Nicely warned organizers that his agents might keep watch over their aid camps, and that if they transported people they risked arrest, Fife said.
If the volunteers' "true intention is humanitarian, an agent will be in shouting distance" — which would be the most effective way to get emergency medical care for an ill immigrant, Nicely said. "I have no interest in keeping them from providing humanitarian aid. Quite the contrary."
But he said he's made it clear to Fife and others that "there are no free zones in the Tucson sector. There is not an avenue of ingress where Border Patrol agents do not patrol."
"It doesn't matter who you are, humanitarian, Minuteman or just a citizen, if you're transporting an illegal alien then you're breaking the law. You're smuggling an illegal alien," says Johnny Bernal, a supervisory border patrol agent in Tucson.
This is fine with Chris Simcox, founder of the Minuteman Civil Defense Corps, which has gained attention with its civilian patrols along the border.
"I think once and for all, hopefully, this will be a deterrent to break up this underground railroad," he said. "These people have a network with churches as sanctuaries to help people enter our country illegally.

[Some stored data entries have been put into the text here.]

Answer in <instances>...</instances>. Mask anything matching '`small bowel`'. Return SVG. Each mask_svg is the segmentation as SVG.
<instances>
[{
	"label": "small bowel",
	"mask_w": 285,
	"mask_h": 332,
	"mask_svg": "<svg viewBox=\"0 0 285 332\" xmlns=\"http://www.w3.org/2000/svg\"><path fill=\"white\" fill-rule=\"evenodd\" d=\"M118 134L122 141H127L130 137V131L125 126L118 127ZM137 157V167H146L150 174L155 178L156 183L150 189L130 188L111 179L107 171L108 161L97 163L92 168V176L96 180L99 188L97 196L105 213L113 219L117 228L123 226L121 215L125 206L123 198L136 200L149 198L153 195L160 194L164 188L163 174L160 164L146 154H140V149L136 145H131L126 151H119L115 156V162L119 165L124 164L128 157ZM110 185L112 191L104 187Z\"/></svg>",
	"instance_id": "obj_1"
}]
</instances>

How do they know they're not assisting a rapist or criminal?"
But Fife, the activist minister, says instead of arresting volunteers, the Border Patrol should negotiate with them.

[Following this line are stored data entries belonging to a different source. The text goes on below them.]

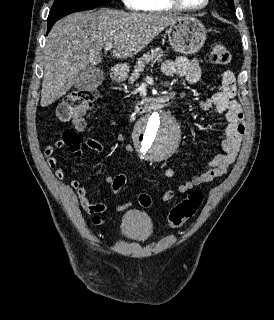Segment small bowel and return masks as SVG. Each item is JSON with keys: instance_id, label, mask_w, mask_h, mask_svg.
<instances>
[{"instance_id": "obj_1", "label": "small bowel", "mask_w": 274, "mask_h": 320, "mask_svg": "<svg viewBox=\"0 0 274 320\" xmlns=\"http://www.w3.org/2000/svg\"><path fill=\"white\" fill-rule=\"evenodd\" d=\"M162 69L166 76L184 77L191 85L198 84L201 80V68L196 59L179 56L166 61ZM217 82L219 86L218 90L210 98L201 100L199 102V108L201 110H209L211 107H215L216 111L223 116L226 125L222 141V152L214 157L205 171L179 184L175 189L166 190L161 196L164 202L172 200L177 193H186L196 186L211 182L217 177L222 176L237 157L243 135L246 131V124L242 107L235 99L237 89L235 74L231 70H224L219 74ZM88 124L89 121L87 119L74 120L76 131H83L84 126ZM84 144L90 150L98 153L104 150L103 144L94 138L85 139ZM63 145V140H54L53 146H42V153H51L50 156L46 154V157H48L47 163L51 168H55L57 165V159L52 156L53 152L55 149L63 147ZM124 148L125 151L129 153L134 151V147L130 144L125 145ZM55 175L58 179H63L65 172L59 168L56 169ZM165 175L172 179L175 176V171L169 168L165 171ZM117 176L108 174L104 180L107 184H113ZM70 187L76 192L81 207L90 214L91 223L94 225L102 224L109 210L107 204L90 201L87 189L78 180H72ZM129 206V202L120 204L115 207V210L124 211Z\"/></svg>"}]
</instances>
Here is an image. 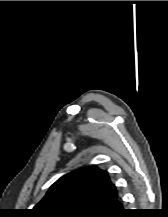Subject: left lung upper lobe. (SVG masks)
I'll return each instance as SVG.
<instances>
[{"label":"left lung upper lobe","instance_id":"5c2ea615","mask_svg":"<svg viewBox=\"0 0 168 217\" xmlns=\"http://www.w3.org/2000/svg\"><path fill=\"white\" fill-rule=\"evenodd\" d=\"M117 198L107 172L84 167L57 180L32 212L37 217H100Z\"/></svg>","mask_w":168,"mask_h":217}]
</instances>
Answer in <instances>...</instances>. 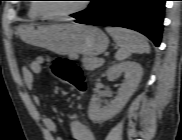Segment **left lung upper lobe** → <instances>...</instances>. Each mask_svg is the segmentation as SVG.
<instances>
[{
	"mask_svg": "<svg viewBox=\"0 0 182 140\" xmlns=\"http://www.w3.org/2000/svg\"><path fill=\"white\" fill-rule=\"evenodd\" d=\"M97 1H98V0H93V4L90 5V7H89L87 10H89L90 8H92V7L95 5V3H96ZM87 10L82 11V12H80L79 14H82V13L86 12Z\"/></svg>",
	"mask_w": 182,
	"mask_h": 140,
	"instance_id": "left-lung-upper-lobe-1",
	"label": "left lung upper lobe"
}]
</instances>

Regardless of the outcome of the case against Sellz and Strauss, he said, "we're not going to stop helping these people. We can't stop.

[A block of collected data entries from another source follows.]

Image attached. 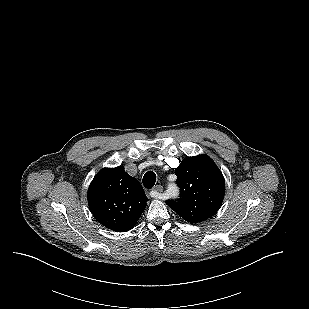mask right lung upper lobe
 Segmentation results:
<instances>
[{
	"mask_svg": "<svg viewBox=\"0 0 309 309\" xmlns=\"http://www.w3.org/2000/svg\"><path fill=\"white\" fill-rule=\"evenodd\" d=\"M147 201L139 181L122 166L100 170L88 189V204L95 219L117 232L135 226Z\"/></svg>",
	"mask_w": 309,
	"mask_h": 309,
	"instance_id": "obj_1",
	"label": "right lung upper lobe"
}]
</instances>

"As people of faith and conscience, with all of those poor hardworking God fearing desperate migrants dying in the Sonora desert for no reason at all except for a failed border strategy, we've got to be out there providing whatever humanitarian aid we can."
Before they left for the church with the three Mexicans, Sellz and Strauss followed procedure and got the go-ahead from a lawyer. During the past two summers, Sellz says she transported eight or 10 other people for medical care without incident.
And so they were shocked to find themselves locked in cells for two days last July.
Sellz — a 23-year-old former Americorps volunteer who has interned with an ecological preserve in Ecuador and worked in food co-ops — grows very worried when she considers the prospect of 15 years in federal prison.
Daniel Strauss, 24 and newly married, is more sanguine. When he was in college, he visited the U.S.-Mexico border as part of a sociology course on immigration. "I saw how hard of a life it was for them, to make a living, to be with their families. When I found out what they had to go through just to get into this country, to make an honest living, it amazed me," he said.
This has been an exciting time, he says. He's famous in the world of migrants, his smiling face appearing on Spanish-language television news broadcasts so frequently that he's often recognized at the immigrant center where he works in Jackson, Wyo.
Both say regardless of the consequences, they intend to return to the Arizona next summer, and resume their work with No More Deaths.
"I do not, in no way, think what we're doing is wrong," says Sellz.